I worry so much because I think that Alice will be hurt. That the way certain things stick in my brain after my brain injury and others don’t will be taken personally.
I don’t know why my brain does this. How some facts are awkwardly shaped and others fit easily into its structure. How sometimes I can know things, know that I know them, and yet not be able to locate them -- like products the system lists but that you cannot find after inventory, likely misplaced or the electronic remnants of a theft.
I was talking to a friend recently and kept forgetting and then later remembering the names of authors I loved. “Kim Stanley Robinson!” I yelled out exuberantly when his name suddenly crystalized, after I had forgotten it while telling my friend about his latest book. I have read 10 of Stanley Robinson’s books this year. I could have told you the plots to all his novels in detail, but for a while that day his name escaped me.
“You seem to have a half hour lag,” my friend commented after this happened half a dozen times.
Alice lives in Sydney, Google tells me. And I am once again embarrassed. I was so certain it was Melbourne. It almost feels violent how my mind keeps unfixing her in place. Moving Alice like a chess piece from one quadrant to another in the Australian map in my head.
Does it say something terrible about me that I routinely collapse such disparate geographies in a country I should know more about but don’t? Is this forgetting the result of North American centrism? Is it a deeper failing of mine than a broken brain?
How does one trace the fault lines of one’s ignorance?
Alice and I have been calling each other lately when we need to get housework done but are struggling with executive processing. The steady patter of each other’s voice and conversation pull us through the boredom of sorting one’s recycling (me) or deciding which clothes to get rid of (her).

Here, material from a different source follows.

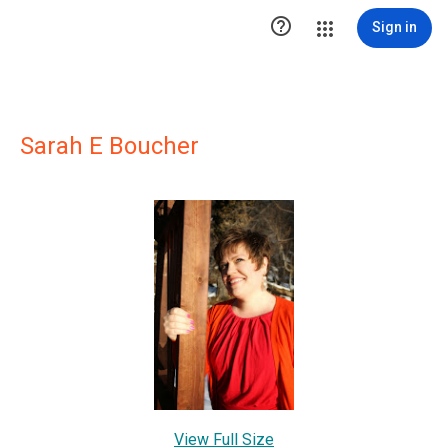

Sign in
Sarah E Boucher
View Full Size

These are things that should be easy but aren’t.
They involve a cluster of tiny decisions – one after the other.
Do I take my garbage out today? Do I have the energy for it? Will I have energy to do the things I need to do today if I do it? Maybe I should take it out next time I leave the house instead? When am I planning to leave the house next? Did I empty the garbage from my bathrooms? And do I have to put on pants or is what I’m wearing presentable? And if so, which pants? Do I even have clean pants? Do I have to do laundry? When should I do laundry? Do I have the energy for it? Will I have energy to do the things that I need to do today if I…
I did not know how much work decisions were until my brain was injured and remapped itself. I will sit on the couch thinking about taking my garbage out for an hour and not take it out until a week later.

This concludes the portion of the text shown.